Start of Block

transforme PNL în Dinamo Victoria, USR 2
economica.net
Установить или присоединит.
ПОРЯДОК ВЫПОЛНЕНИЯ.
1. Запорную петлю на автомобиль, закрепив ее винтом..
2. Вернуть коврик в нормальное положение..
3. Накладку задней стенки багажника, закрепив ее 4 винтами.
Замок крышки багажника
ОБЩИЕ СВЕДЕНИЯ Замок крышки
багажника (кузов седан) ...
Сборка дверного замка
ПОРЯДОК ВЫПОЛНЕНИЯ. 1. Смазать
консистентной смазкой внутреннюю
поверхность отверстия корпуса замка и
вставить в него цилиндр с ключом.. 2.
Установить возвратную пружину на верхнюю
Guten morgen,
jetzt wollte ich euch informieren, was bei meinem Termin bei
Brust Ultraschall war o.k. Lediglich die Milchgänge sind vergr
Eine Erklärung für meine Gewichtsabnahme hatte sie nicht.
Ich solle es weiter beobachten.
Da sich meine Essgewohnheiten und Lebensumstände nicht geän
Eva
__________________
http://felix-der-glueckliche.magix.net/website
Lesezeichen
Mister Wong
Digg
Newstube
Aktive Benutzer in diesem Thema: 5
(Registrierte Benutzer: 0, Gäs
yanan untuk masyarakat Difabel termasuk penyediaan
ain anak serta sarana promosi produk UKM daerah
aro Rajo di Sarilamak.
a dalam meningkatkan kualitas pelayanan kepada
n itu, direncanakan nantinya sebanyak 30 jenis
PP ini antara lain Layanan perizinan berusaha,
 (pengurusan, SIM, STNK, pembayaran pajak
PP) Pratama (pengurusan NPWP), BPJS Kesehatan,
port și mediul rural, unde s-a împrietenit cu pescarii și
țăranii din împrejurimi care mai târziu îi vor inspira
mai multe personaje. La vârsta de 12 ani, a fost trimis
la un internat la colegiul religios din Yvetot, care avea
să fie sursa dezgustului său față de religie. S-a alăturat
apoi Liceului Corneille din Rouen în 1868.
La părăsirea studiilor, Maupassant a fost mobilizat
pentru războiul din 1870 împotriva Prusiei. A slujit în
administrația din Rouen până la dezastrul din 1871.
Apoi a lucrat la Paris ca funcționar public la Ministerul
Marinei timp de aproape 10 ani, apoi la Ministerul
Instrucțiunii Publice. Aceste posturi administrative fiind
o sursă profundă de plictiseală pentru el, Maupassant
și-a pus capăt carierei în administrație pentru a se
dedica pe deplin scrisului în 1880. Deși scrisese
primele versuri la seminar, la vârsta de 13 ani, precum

End of Block

:: Work order ::
Go to the line with "(Registrierte Benutzer: 0, Gäs" in the entries above and repeat every line from there through the line with "mai multe personaje.", exactly and with no other text.

:: The completed task ::
(Registrierte Benutzer: 0, Gäs
yanan untuk masyarakat Difabel termasuk penyediaan
ain anak serta sarana promosi produk UKM daerah
aro Rajo di Sarilamak.
a dalam meningkatkan kualitas pelayanan kepada
n itu, direncanakan nantinya sebanyak 30 jenis
PP ini antara lain Layanan perizinan berusaha,
 (pengurusan, SIM, STNK, pembayaran pajak
PP) Pratama (pengurusan NPWP), BPJS Kesehatan,
port și mediul rural, unde s-a împrietenit cu pescarii și
țăranii din împrejurimi care mai târziu îi vor inspira
mai multe personaje. La vârsta de 12 ani, a fost trimis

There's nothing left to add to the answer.